The IAEG “discussed this and said, ‘Well, 2020 is the first time we’ll do a comprehensive review, and if Tier III is still Tier III, we seriously have to think about if we’re [going] in the right direction,” said Perucci. “Some of those indicators are almost there, and some are still very much sort of in the dark.”
Yet even as the process to refine international indicators continues to chug along, there already are tools available to help decision-makers make sense of what’s happening in their cities, and to make city-to-city comparisons. Proponents say these offer a readymade way to start gauging progress on the SDGs, too.
“There are a lot of gaps and a lot of work being done in terms of trying to identify innovative tools. Being cities, these are somehow data that are not entirely part of the official national statistical system.”
Assistant Director, U. N. Statistics Division
UN-Habitat continues work on its City Prosperity Initiative, for instance. This tool uses a set of commonly available indicators for monitoring urban sustainability and allows for city-to-city comparisons. It is being used in the South American cities of Fortaleza, Limo, Quito and Panama City, as well as by the São Paulo Metropolitan Planning Agency to monitor sustainable development of the 39 municipalities in that region, according to UN-Habitat. It has been used in more than 400 cities around the world.
Another existing tool is the World Council on City Data’s ISO 37120, an international standard for sustainable cities that allows cities to measure performance on services and quality of life. Cities taking part include Johannesburg, London, Buenos Aires, Rotterdam and Amsterdam.
Standardizing city data in this way can be very useful, decision-makers say. If cities across a country collect data using different methodologies, this results in “comparing apples to pears to lemons to pineapples to whatever,” said Robert Hermans with Statistics Netherlands, which has partnered with the World Council on City Data to certify more cities in the Netherlands. Producing data according the indicators of the ISO 37120 standard, meanwhile, allows for better comparisons across levels of government and internationally, he said.
The idea is that the urban data from these tools can feed into national discussions and efforts to monitor progress on the SDGs.

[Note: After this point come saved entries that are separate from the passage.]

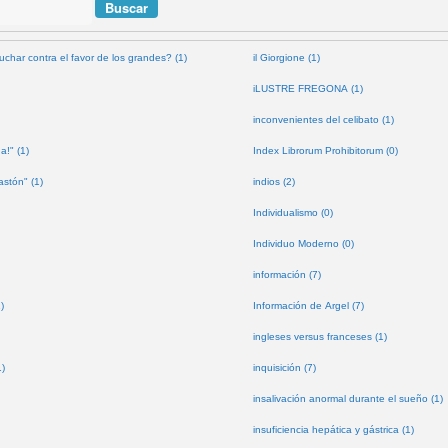
uchar contra el favor de los grandes? (1)
il Giorgione (1)
iLUSTRE FREGONA (1)
inconvenientes del celibato (1)
a!" (1)
Index Librorum Prohibitorum (0)
astón" (1)
indios (2)
Individualismo (0)
Individuo Moderno (0)
información (7)
)
Información de Argel (7)
ingleses versus franceses (1)
1)
inquisición (7)
insalivación anormal durante el sueño (1)
insuficiencia hepática y gástrica (1)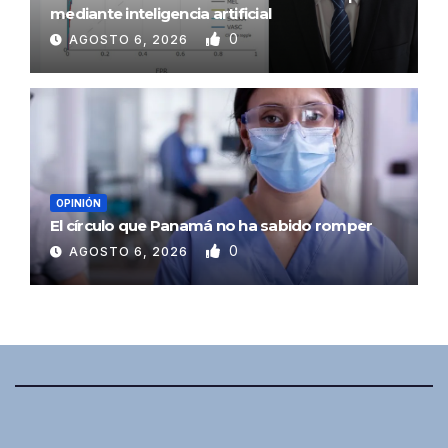
mediante inteligencia artificial
0
AGOSTO 6, 2026
OPINIÓN
El círculo que Panamá no ha sabido romper
0
AGOSTO 6, 2026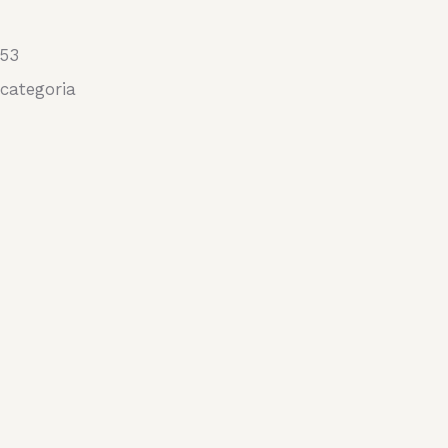
53
categoria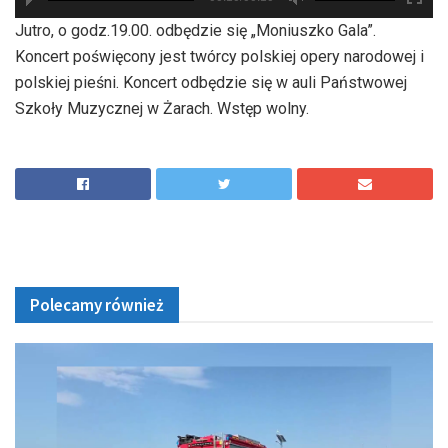
hd2880
hd2160
hd2160
hd1440
highres
hd1080
hd720
large
medium
small
tiny
Jutro, o godz.19.00. odbędzie się „Moniuszko Gala”.
Koncert poświęcony jest twórcy polskiej opery narodowej i
polskiej pieśni. Koncert odbędzie się w auli Państwowej
Szkoły Muzycznej w Żarach. Wstęp wolny.
Polecamy również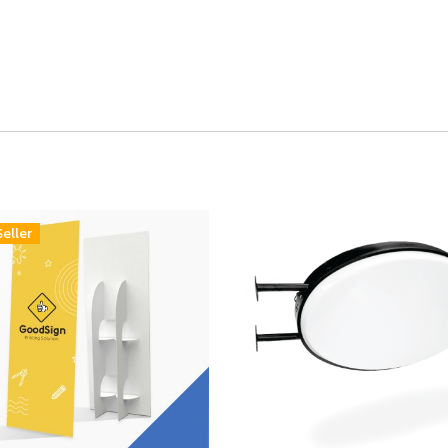
Seller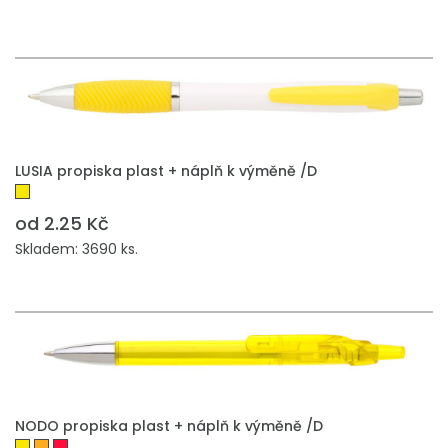
LUSIA propiska plast + náplň k výměně /D
od 2.25 Kč
Skladem: 3690 ks.
NODO propiska plast + náplň k výměně /D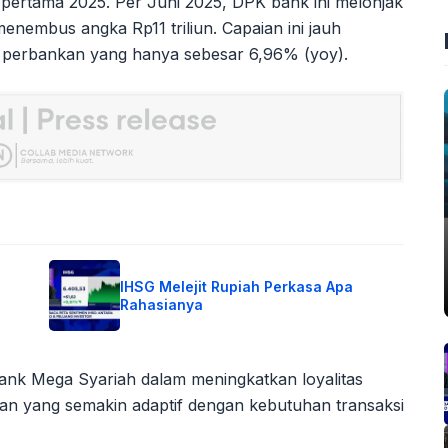
 pertama 2025. Per Juni 2025, DPK bank ini melonjak
nembus angka Rp11 triliun. Capaian ini jauh
i perbankan yang hanya sebesar 6,96% (yoy).
IHSG Melejit Rupiah Perkasa Apa
Rahasianya
i Bank Mega Syariah dalam meningkatkan loyalitas
yanan yang semakin adaptif dengan kebutuhan transaksi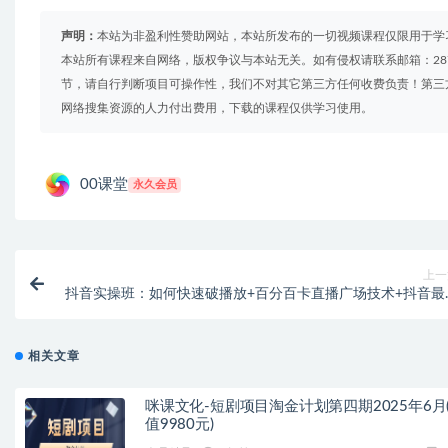
声明：
本站为非盈利性赞助网站，本站所发布的一切视频课程仅限用于学
本站所有课程来自网络，版权争议与本站无关。如有侵权请联系邮箱：2879
节，请自行判断项目可操作性，我们不对其它第三方任何收费负责！第三
网络搜集资源的人力付出费用，下载的课程仅供学习使用。
00课堂
永久会员
上一
抖音实操班：如何快速破播放+百分百卡直播广场技术+抖音最
无人直播玩
相关文章
咪课文化-短剧项目淘金计划第四期2025年6月
值9980元)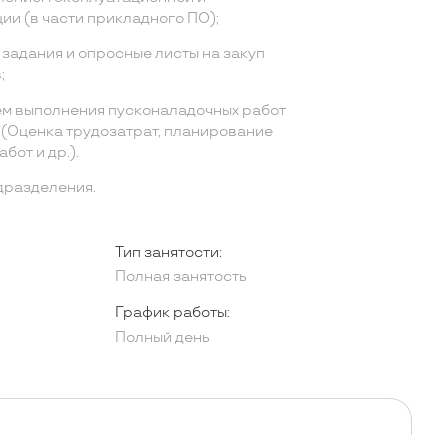
ии (в части прикладного ПО);
задания и опросные листы на закуп
;
м выполнения пусконаладочных работ
(Оценка трудозатрат, планирование
бот и др.).
дразделения.
Тип занятости:
Полная занятость
График работы:
Полный день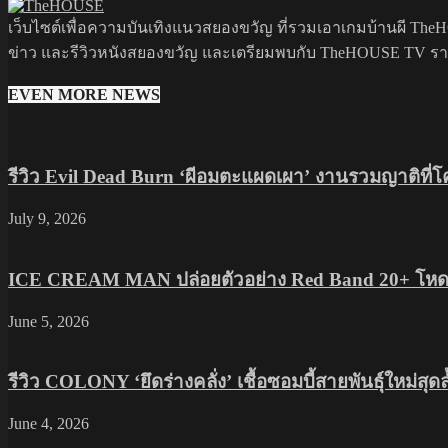
เว็บไซต์เพื่อความบันเทิงแนวสยองขวัญ ที่รวมเอาเกมบ้านผี TheHO
ข่าว และรีวิวหนังสยองขวัญ และเตรียมพบกับ TheHOUSE TV รายกา
EVEN MORE NEWS
รีวิว Evil Dead Burn ‘ผีอมตะแผดเผา’ งานรวมญาติที่
July 9, 2026
ICE CREAM MAN ปล่อยตัวอย่าง Red Band 20+ โหดส
June 5, 2026
รีวิว COLONY ‘ยึดร่างคลั่ง’ เชื้อซอมบี้สายพันธุ์ใหม่สุ
June 4, 2026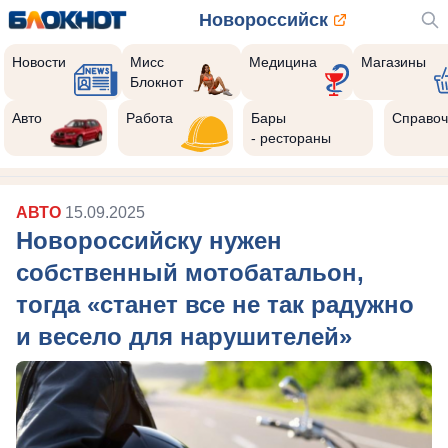
Новороссийск
Новости
Мисс
Медицина
Магазины
Блокнот
Авто
Работа
Бары
Справоч
- рестораны
АВТО
15.09.2025
Новороссийску нужен
собственный мотобатальон,
тогда «станет все не так радужно
и весело для нарушителей»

“As countries are urbanizing rapidly, it is cities that are going to feed this national data when you’re talking about SDG reporting, or evidence-based decision-making at the national level,” said James Patava, director of communications for the World Council on City Data. “When you’re talking about things like poverty, homelessness, infrastructure — city-level data is absolutely essential to be reporting at an international level.”
And to help mayors make city-to-city comparisons, the European Commission and the Organization for Economic Co-operation and Development (OECD) have developed a “harmonized city definition,” which is used in the European Union and OECD countries. It is now being revised for potential use in other countries.
As governments, national and local, begin to ramp up their data production and monitoring efforts, there is clearly going to be a need for increased capacity — a point experts at the World Data Forum stressed repeatedly.
“We often talk about the data revolution. What we need to put next to it is a capacity revolution,” said Johannes Jütting, manager of the Partnership in Statistics for Development in the 21st Century, a project hosted by the OECD. “The Sustainable Development Goals are a real game-changer, and require a change of how we look at the capacities and skill sets that are needed to make a difference for people.”